Returning to Wolfe and his work, the main character is named Latro and the Mist is a reference to his memory.  He forgets everything upon going to sleep and writes down as much as he can when he is able in a book.  (Latro only remembers this fact as the first chapter of his book--Wolfe’s novel--is called “read this each day.”)  

The book is written in first person and while Latro isn’t exactly a standard unreliable narrator he certainly has his flaws.  Who is manipulating him, to what end and how far can I trust Latro in terms of how he spins things?  This is complicated by the fact that Latro is trying to figure out all of the same issues while trying to keep some manner of focus on what he thinks is his objective.  On top of which, a great deal of what Latro recalls, and thus writes, is given to him second hand; as in he forgot and someone else told him about it.  How believable is this information?  It is an interesting story mechanic to be sure, but makes for anything but a casual, light-hearted, ‘fun’ read.  

Is that okay?  Most great books are dictated to the reader more than a little bit and I don’t just mean 19th literature where everything was ‘told’ to the reader.  Sure authors employ more ‘showing’ than ‘telling’ but it still comes down to giving a reader something that will make them turn the pages really fast. 

I compare this kind of literary work to The Godfather and The Godfather Part II (obviously, I’m speaking of the films.)  In the first as the moviegoer you sit there and enjoy what is given to you.  You get a fairly simple story, phenomenal dialogue, and brilliant acting.  Everyone leaves the experience understanding what went on.  You can’t sit and watch Part II in the same way.  You’ll probably hit pause a few times and ask yourself: “Why are they in Cuba, who is this Jewish guy, and when was it okay for Corleones to kill family members?”  I don’t think the experience is any less enjoyable than the former--in fact I think it’s better on all levels--but at almost all times I would rather watch the first over the second.  

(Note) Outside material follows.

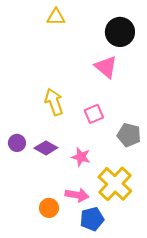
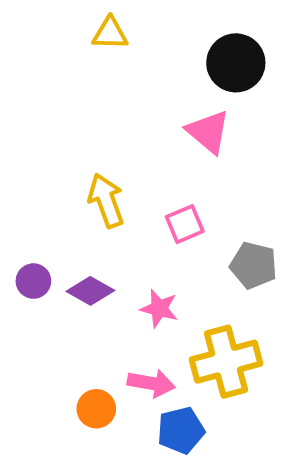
yellow cross: (115, 184) -> (226, 362), turned 32

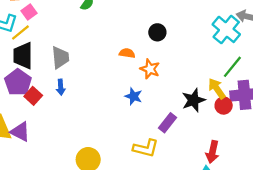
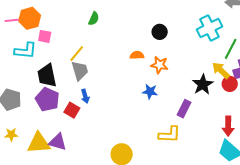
pink square: (29, 12) -> (45, 36), turned -32
cyan cross: (226, 29) -> (209, 28), moved, turned 35
yellow line: (20, 32) -> (77, 54), moved
red square: (33, 96) -> (72, 110), moved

Is it okay to write books today in the same manner as Wolfe has, and still does?  Well, obviously he can.  But a first timer?  I doubt it.  I don’t know that such a ‘unique voice’ would be accepted on any level without a preexisting a fan base.  

So which do you prefer, the easy road of, take what’s given no thought necessary fiction or do you enjoy reading for some unknown ‘beautiful and lofty’ pretentious reasons that I’ve alluded to here?  As for me, I can say a little of both.  

Wow, I surprised myself.  I almost made it through a post concerning Gene Wolfe without mentioning The Book of the New Sun.